**ABOUT THIS TASK**
Go through the entries and write each one out again unchanged.

**EXERCISE DATA**
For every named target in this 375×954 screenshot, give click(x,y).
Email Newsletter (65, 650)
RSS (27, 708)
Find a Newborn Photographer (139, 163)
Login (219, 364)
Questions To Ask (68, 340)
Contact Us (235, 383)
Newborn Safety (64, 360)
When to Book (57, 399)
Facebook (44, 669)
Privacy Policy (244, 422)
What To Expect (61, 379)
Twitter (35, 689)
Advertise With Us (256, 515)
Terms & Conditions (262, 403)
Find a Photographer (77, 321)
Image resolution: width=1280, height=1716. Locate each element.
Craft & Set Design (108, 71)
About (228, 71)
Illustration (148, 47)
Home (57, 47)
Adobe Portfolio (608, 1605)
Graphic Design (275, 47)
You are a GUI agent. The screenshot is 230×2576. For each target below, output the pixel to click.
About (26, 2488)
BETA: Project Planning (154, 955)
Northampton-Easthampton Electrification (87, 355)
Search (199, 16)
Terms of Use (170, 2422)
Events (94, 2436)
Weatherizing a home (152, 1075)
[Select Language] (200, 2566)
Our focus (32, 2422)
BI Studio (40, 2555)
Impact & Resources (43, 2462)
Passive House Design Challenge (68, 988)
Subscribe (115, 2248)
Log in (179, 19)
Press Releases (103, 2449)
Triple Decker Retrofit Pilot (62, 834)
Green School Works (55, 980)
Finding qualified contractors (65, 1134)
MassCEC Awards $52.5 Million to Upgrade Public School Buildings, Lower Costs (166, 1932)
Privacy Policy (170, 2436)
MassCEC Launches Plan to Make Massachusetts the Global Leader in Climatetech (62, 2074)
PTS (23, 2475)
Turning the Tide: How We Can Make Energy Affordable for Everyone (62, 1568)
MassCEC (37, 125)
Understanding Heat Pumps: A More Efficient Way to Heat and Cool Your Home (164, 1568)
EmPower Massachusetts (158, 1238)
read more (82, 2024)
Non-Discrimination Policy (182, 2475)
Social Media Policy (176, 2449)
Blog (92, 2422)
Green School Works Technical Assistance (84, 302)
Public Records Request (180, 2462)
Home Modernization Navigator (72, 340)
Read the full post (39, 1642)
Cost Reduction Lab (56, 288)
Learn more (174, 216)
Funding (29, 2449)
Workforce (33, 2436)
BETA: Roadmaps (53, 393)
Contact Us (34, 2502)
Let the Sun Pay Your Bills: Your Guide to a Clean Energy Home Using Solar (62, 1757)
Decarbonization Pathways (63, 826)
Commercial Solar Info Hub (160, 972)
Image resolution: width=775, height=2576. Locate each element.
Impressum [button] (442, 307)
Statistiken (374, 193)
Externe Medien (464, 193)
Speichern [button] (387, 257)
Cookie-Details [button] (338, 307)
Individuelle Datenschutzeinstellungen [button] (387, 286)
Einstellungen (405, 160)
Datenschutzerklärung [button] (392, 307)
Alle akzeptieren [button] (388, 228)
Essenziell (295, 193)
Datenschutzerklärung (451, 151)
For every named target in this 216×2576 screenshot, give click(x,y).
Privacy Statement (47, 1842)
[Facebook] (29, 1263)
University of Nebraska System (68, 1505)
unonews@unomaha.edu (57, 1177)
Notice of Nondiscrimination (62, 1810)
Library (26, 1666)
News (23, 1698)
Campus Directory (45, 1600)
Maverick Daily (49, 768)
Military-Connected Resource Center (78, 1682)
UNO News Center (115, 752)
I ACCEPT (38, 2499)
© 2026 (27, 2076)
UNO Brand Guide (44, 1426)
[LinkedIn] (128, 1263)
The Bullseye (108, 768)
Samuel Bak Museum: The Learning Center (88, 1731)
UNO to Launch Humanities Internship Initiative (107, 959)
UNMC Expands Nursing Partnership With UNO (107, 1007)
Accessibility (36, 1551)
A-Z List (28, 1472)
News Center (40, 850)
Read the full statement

**EXERCISE ANSWER**
For every named target in this 375×954 screenshot, give click(x,y).
Email Newsletter (65, 650)
RSS (27, 708)
Find a Newborn Photographer (139, 163)
Login (219, 364)
Questions To Ask (68, 340)
Contact Us (235, 383)
Newborn Safety (64, 360)
When to Book (57, 399)
Facebook (44, 669)
Privacy Policy (244, 422)
What To Expect (61, 379)
Twitter (35, 689)
Advertise With Us (256, 515)
Terms & Conditions (262, 403)
Find a Photographer (77, 321)
Image resolution: width=1280, height=1716. Locate each element.
Craft & Set Design (108, 71)
About (228, 71)
Illustration (148, 47)
Home (57, 47)
Adobe Portfolio (608, 1605)
Graphic Design (275, 47)
You are a GUI agent. The screenshot is 230×2576. For each target below, output the pixel to click.
About (26, 2488)
BETA: Project Planning (154, 955)
Northampton-Easthampton Electrification (87, 355)
Search (199, 16)
Terms of Use (170, 2422)
Events (94, 2436)
Weatherizing a home (152, 1075)
[Select Language] (200, 2566)
Our focus (32, 2422)
BI Studio (40, 2555)
Impact & Resources (43, 2462)
Passive House Design Challenge (68, 988)
Subscribe (115, 2248)
Log in (179, 19)
Press Releases (103, 2449)
Triple Decker Retrofit Pilot (62, 834)
Green School Works (55, 980)
Finding qualified contractors (65, 1134)
MassCEC Awards $52.5 Million to Upgrade Public School Buildings, Lower Costs (166, 1932)
Privacy Policy (170, 2436)
MassCEC Launches Plan to Make Massachusetts the Global Leader in Climatetech (62, 2074)
PTS (23, 2475)
Turning the Tide: How We Can Make Energy Affordable for Everyone (62, 1568)
MassCEC (37, 125)
Understanding Heat Pumps: A More Efficient Way to Heat and Cool Your Home (164, 1568)
EmPower Massachusetts (158, 1238)
read more (82, 2024)
Non-Discrimination Policy (182, 2475)
Social Media Policy (176, 2449)
Blog (92, 2422)
Green School Works Technical Assistance (84, 302)
Public Records Request (180, 2462)
Home Modernization Navigator (72, 340)
Read the full post (39, 1642)
Cost Reduction Lab (56, 288)
Learn more (174, 216)
Funding (29, 2449)
Workforce (33, 2436)
BETA: Roadmaps (53, 393)
Contact Us (34, 2502)
Let the Sun Pay Your Bills: Your Guide to a Clean Energy Home Using Solar (62, 1757)
Decarbonization Pathways (63, 826)
Commercial Solar Info Hub (160, 972)
Image resolution: width=775, height=2576. Locate each element.
Impressum [button] (442, 307)
Statistiken (374, 193)
Externe Medien (464, 193)
Speichern [button] (387, 257)
Cookie-Details [button] (338, 307)
Individuelle Datenschutzeinstellungen [button] (387, 286)
Einstellungen (405, 160)
Datenschutzerklärung [button] (392, 307)
Alle akzeptieren [button] (388, 228)
Essenziell (295, 193)
Datenschutzerklärung (451, 151)
For every named target in this 216×2576 screenshot, give click(x,y).
Privacy Statement (47, 1842)
[Facebook] (29, 1263)
University of Nebraska System (68, 1505)
unonews@unomaha.edu (57, 1177)
Notice of Nondiscrimination (62, 1810)
Library (26, 1666)
News (23, 1698)
Campus Directory (45, 1600)
Maverick Daily (49, 768)
Military-Connected Resource Center (78, 1682)
UNO News Center (115, 752)
I ACCEPT (38, 2499)
© 2026 (27, 2076)
UNO Brand Guide (44, 1426)
[LinkedIn] (128, 1263)
The Bullseye (108, 768)
Samuel Bak Museum: The Learning Center (88, 1731)
UNO to Launch Humanities Internship Initiative (107, 959)
UNMC Expands Nursing Partnership With UNO (107, 1007)
Accessibility (36, 1551)
A-Z List (28, 1472)
News Center (40, 850)
Read the full statement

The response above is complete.